-------- Entries supplied --------
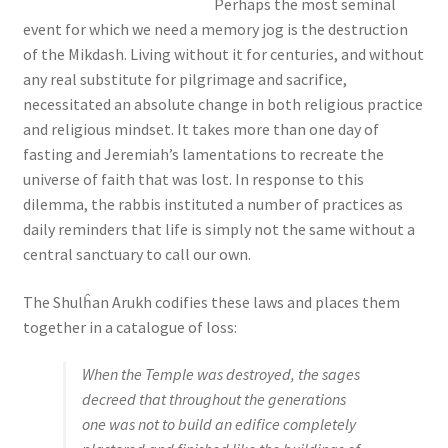
Perhaps the most seminal
s
event for which we need a memory jog is the destruction
s
of the Mikdash. Living without it for centuries, and without
i
any real substitute for pilgrimage and sacrifice,
b
necessitated an absolute change in both religious practice
i
and religious mindset. It takes more than one day of
l
fasting and Jeremiah’s lamentations to recreate the
i
universe of faith that was lost. In response to this
t
dilemma, the rabbis instituted a number of practices as
y
daily reminders that life is simply not the same without a
s
central sanctuary to call our own.
y
s
The Shulĥan Arukh codifies these laws and places them
t
together in a catalogue of loss:
e
m
When the Temple was destroyed, the sages
.
decreed that throughout the generations
one was not to build an edifice completely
--------
## What needs to be done
Print exactly the lines of the records from the one containing "any real substitute" through the end, and nothing besides them.

## Task result
any real substitute for pilgrimage and sacrifice,
b
necessitated an absolute change in both religious practice
i
and religious mindset. It takes more than one day of
l
fasting and Jeremiah’s lamentations to recreate the
i
universe of faith that was lost. In response to this
t
dilemma, the rabbis instituted a number of practices as
y
daily reminders that life is simply not the same without a
s
central sanctuary to call our own.
y
s
The Shulĥan Arukh codifies these laws and places them
t
together in a catalogue of loss:
e
m
When the Temple was destroyed, the sages
.
decreed that throughout the generations
one was not to build an edifice completely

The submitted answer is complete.